Bonus: What Makes Yannis Laugh? #
Many people, including President Kim, have remarked that you’re quite funny, especially when speaking extemporaneously. Where did this come from — were you the funny one in your family growing up? What makes you laugh?
**Yannis Yortsos: **By no means was I “the funny one” growing up!
In my own family, sometimes I will make an esoteric joke, which is immediately tagged as a “dad joke.”
I do believe, though, that people sometimes take situations more seriously than they need to. I’ve often said that almost every problem is solvable. Once you believe that, it’s easier to step back, look at the situation from a different angle, and occasionally find some humor in it.
I think that instinct is fairly characteristic of people from Greece and the Mediterranean more broadly — when you come from a place with that much accumulated history, you tend to look at things with a long lens and a grain of salt. This serves two purposes: it keeps people from getting too consumed by a problem, and it helps you actually solve it without being too rigid or uptight about the process.

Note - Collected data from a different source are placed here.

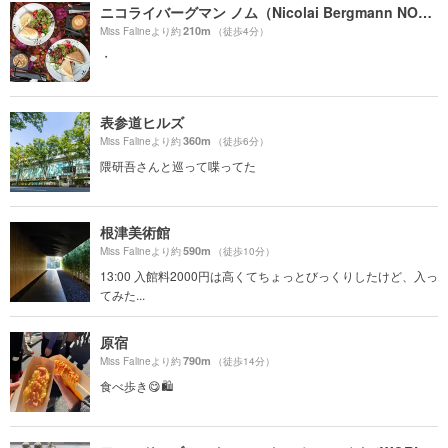
ニコライバーグマン ノム（Nicolai Bergmann NOMU ）
210m
Miss Falineより約
（徒歩4分）
・
表参道ヒルズ
360m
Miss Falineより約
（徒歩6分）
隈研吾さんと巡って喋ってた
根津美術館
590m
Miss Falineより約
（徒歩10分）
13:00 入館料2000円は高くてちょっとびっくりしたけど、入っ
てみた...
原宿
790m
Miss Falineより約
（徒歩14分）
食べ歩き😋🛍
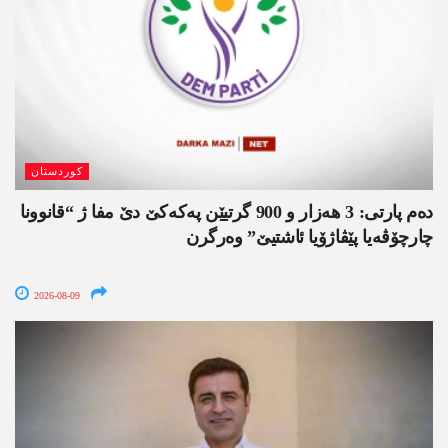
کوردستان
دەم پارتی: 3 ھەزار و 900 گرتیێن پەکەکێ دێ مفا ژ “قانوونا
چارچۆڤەیا پێڤاژۆیا ئاشتیێ” وەرگرن
2026-08-09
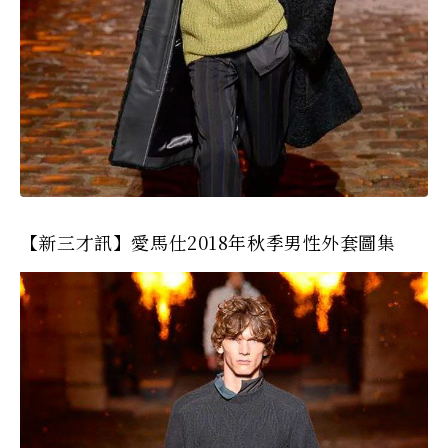
【新三才訊】愛馬仕2018年秋季男性外套圖集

What makes me laugh is absurdity — and a particular kind of it: when something looks hopelessly complicated, everyone’s stuck treating it that way, and then someone reveals a genuinely simple answer that was sitting there the whole time.

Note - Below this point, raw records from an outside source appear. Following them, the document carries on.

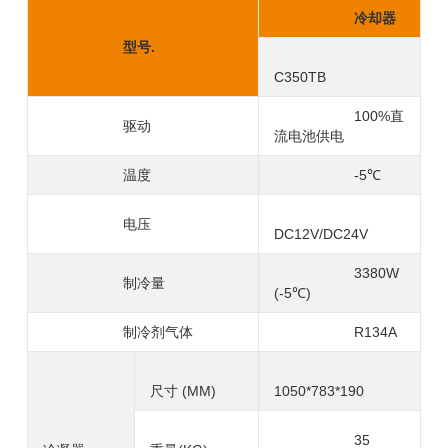
冷却器
型号.
C350TB
100%直
驱动
流电池供电
温度
-5℃
电压
DC12V/DC24V
3380W
制冷量
(-5℃)
制冷剂气体
R134A
尺寸 (MM)
1050*783*190
35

That moment of “how did I miss that?” — it’s a thing that gets me.
Extra Bonus: Musings on Philanthropy #
During your 21 years as dean, the school raised more than $1.25 billion in philanthropic support. How do you view philanthropy and its impact on the USC Viterbi School?
Yannis Yortsos: As I have mentioned on occasion before, philanthropic support to an academic institution is essentially a statement about faith in humanity.
With the tremendous advancement of technology today, this is more needed than ever before, in our goal to build a better world for all humanity.
It must be stressed that philanthropic support results from the culture and accomplishments of our faculty and students, the culture and environment built in the university, the vision of its leadership, the affection of alumni and constituents and the talent of the advancement team. We have been fortunate to be the recipients of this generosity for many years and we look forward to continuing it for many more to come.